Proteins perform vital functions of life. They digest food and fight infections and cancer. They are in effect nano-machines, each one of them designed to do a specific function. But how did they evolve to fulfil those needs, how did the genes encode the structure and purpose of proteins?
The essential nano-mechanic features of proteins can be conveniently studied by a simplified geometry. Taking, for example, a cylinder, and asking for «evolution» to find a fluid channel (shown in blue) a multitude of realistic properties of real proteins appear naturally, and exhibit the advantage of conceptual, rather than detailed models of proteins. (CREDIT - © UNIGE - Jean-Pierre Eckmann)
Scientists from the
University of Geneva (UNIGE), Switzerland, the Institute for Basic Science, Korea and the Rockefeller University, U.S, have undertaken a study that aims to find answers to this question, and explain the basic geometry of the gene-to-protein code, by linking proteins to properties of amorphous physical matter. The entire article can be found in Physical Review X.

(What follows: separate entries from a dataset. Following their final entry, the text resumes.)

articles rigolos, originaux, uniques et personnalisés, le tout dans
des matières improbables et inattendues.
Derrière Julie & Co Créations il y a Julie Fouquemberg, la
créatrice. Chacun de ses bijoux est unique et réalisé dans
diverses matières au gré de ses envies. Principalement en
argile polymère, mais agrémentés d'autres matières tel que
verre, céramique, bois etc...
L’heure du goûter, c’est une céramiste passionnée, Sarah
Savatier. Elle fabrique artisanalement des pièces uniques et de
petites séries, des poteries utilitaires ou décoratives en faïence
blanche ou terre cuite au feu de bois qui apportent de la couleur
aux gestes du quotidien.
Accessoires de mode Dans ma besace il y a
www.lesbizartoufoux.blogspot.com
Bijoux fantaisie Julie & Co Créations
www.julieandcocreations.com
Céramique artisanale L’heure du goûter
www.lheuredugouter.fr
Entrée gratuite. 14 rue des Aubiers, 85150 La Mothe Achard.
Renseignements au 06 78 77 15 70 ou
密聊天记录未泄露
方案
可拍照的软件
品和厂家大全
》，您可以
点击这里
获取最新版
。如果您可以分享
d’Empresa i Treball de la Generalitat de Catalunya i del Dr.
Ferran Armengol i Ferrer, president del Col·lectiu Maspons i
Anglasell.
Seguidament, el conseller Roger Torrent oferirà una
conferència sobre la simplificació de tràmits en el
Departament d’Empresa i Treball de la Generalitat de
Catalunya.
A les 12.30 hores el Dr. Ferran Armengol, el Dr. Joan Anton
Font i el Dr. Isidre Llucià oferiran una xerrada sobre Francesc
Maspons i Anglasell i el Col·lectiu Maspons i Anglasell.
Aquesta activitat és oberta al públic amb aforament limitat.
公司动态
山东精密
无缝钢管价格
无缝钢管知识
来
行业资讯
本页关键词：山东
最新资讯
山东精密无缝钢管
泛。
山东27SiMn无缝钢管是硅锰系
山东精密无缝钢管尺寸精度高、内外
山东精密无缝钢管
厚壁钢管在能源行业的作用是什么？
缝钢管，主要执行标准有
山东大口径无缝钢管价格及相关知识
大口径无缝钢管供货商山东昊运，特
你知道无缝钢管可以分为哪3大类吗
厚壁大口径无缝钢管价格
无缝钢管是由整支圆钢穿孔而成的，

A protein can be defined as a chain consisting of twenty different kinds of amino acids with intricate interactions, and, in contrast to standard physical matter, it is selected by evolution.

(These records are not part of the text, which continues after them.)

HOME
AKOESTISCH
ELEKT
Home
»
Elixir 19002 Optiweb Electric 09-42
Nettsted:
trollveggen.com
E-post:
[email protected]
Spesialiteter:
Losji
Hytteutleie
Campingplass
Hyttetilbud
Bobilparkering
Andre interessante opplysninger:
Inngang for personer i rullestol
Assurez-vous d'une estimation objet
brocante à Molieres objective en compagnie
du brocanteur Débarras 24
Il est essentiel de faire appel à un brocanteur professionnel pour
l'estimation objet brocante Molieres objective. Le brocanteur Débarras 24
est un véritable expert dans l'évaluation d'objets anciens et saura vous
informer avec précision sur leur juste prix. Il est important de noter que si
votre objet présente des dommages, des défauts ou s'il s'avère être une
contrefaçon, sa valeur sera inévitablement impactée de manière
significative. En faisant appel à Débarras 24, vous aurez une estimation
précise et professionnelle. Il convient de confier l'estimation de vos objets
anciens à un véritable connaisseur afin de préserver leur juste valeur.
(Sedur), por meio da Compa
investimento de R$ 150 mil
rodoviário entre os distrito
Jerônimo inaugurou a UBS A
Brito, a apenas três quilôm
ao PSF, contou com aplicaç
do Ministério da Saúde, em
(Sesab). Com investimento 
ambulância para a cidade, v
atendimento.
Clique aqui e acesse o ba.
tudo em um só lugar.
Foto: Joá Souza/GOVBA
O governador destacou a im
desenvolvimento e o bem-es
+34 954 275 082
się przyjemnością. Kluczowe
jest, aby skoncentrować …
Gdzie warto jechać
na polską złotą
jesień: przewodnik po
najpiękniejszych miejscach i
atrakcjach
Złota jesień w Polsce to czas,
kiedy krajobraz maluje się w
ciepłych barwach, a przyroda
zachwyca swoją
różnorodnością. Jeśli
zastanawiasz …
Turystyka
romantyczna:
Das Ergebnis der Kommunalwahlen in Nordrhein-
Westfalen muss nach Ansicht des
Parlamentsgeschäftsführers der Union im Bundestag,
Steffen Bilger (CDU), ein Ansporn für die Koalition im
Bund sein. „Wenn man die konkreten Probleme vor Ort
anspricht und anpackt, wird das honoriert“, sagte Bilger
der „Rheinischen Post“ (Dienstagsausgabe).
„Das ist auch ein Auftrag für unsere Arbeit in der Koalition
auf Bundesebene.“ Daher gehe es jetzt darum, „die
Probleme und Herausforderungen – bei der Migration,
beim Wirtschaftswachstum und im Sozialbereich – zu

The blueprint for protein synthesis is written in long DNA genes, but we show that only a small fraction of this huge information space is used to make the functional protein.
Jean-Pierre Eckmann, Professor, Department of Theoretical Physics, The Faculty of Science of UNIGE.
Along with Prof. Tsvi Tlusty from the Center for Soft and Living Matter, Institute for Basic Science (IBS) in Korea and Prof. Albert Libchaber from the Rockefeller University in New York, Prof. Eckmann reveals that the only alterations in the code that matter are those happening in the segment of the gene coding the mechanically pertinent hinges of the nano-machine. The alterations in other regions of this extremely redundant code have no impact. "
We are now using this new approach to understand the relation between the function and dynamics of several important proteins."